**What is required:**
Where the data below has the string "Google", return the whole line.

**Supplied information:**

------------------------------------------------------------

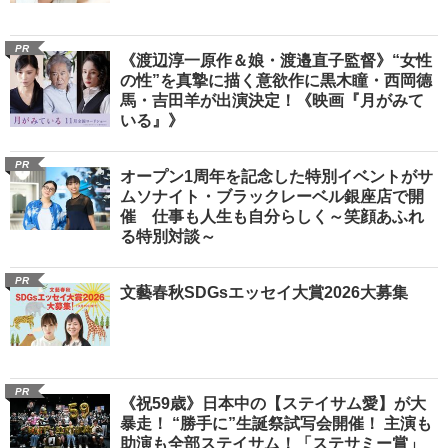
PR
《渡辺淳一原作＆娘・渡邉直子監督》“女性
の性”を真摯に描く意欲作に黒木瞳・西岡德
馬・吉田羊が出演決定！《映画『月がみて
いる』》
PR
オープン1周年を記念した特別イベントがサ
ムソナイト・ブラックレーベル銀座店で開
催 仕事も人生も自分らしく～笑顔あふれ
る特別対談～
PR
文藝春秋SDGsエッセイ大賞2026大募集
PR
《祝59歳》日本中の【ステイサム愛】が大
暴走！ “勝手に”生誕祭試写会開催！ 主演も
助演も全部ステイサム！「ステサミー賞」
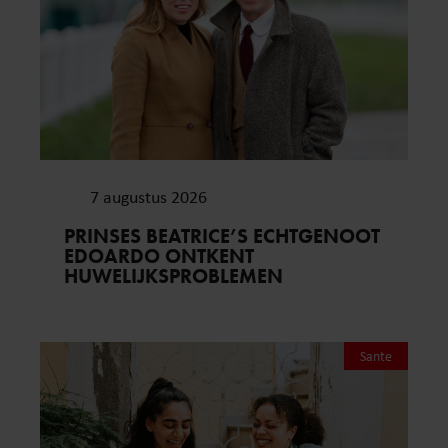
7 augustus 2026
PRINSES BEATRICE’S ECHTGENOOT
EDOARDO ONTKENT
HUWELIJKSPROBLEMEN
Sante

------------------------------------------------------------

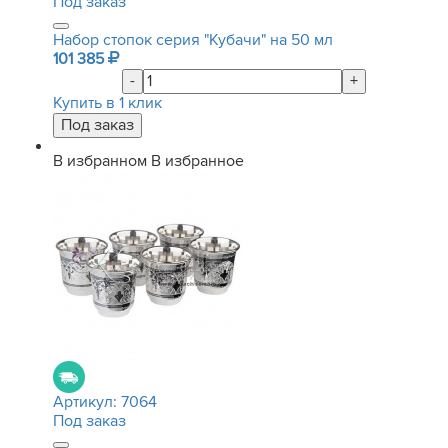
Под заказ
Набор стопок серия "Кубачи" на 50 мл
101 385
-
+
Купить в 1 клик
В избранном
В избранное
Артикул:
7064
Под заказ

------------------------------------------------------------

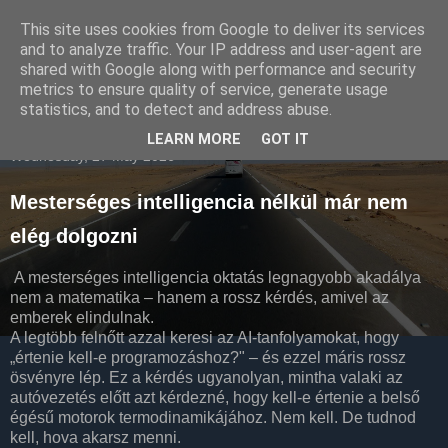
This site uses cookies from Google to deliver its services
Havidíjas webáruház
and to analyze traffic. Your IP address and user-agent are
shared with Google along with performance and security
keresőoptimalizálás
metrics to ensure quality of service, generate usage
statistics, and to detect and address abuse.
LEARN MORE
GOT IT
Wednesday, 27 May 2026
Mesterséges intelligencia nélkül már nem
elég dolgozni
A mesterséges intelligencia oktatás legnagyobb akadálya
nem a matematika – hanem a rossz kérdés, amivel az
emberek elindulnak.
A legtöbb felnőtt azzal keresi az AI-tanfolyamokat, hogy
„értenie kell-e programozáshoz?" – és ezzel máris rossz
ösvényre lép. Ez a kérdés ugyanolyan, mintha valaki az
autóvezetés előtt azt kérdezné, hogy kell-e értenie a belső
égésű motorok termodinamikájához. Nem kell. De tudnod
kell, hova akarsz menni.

------------------------------------------------------------

**Result of the task:**
This site uses cookies from Google to deliver its services
shared with Google along with performance and security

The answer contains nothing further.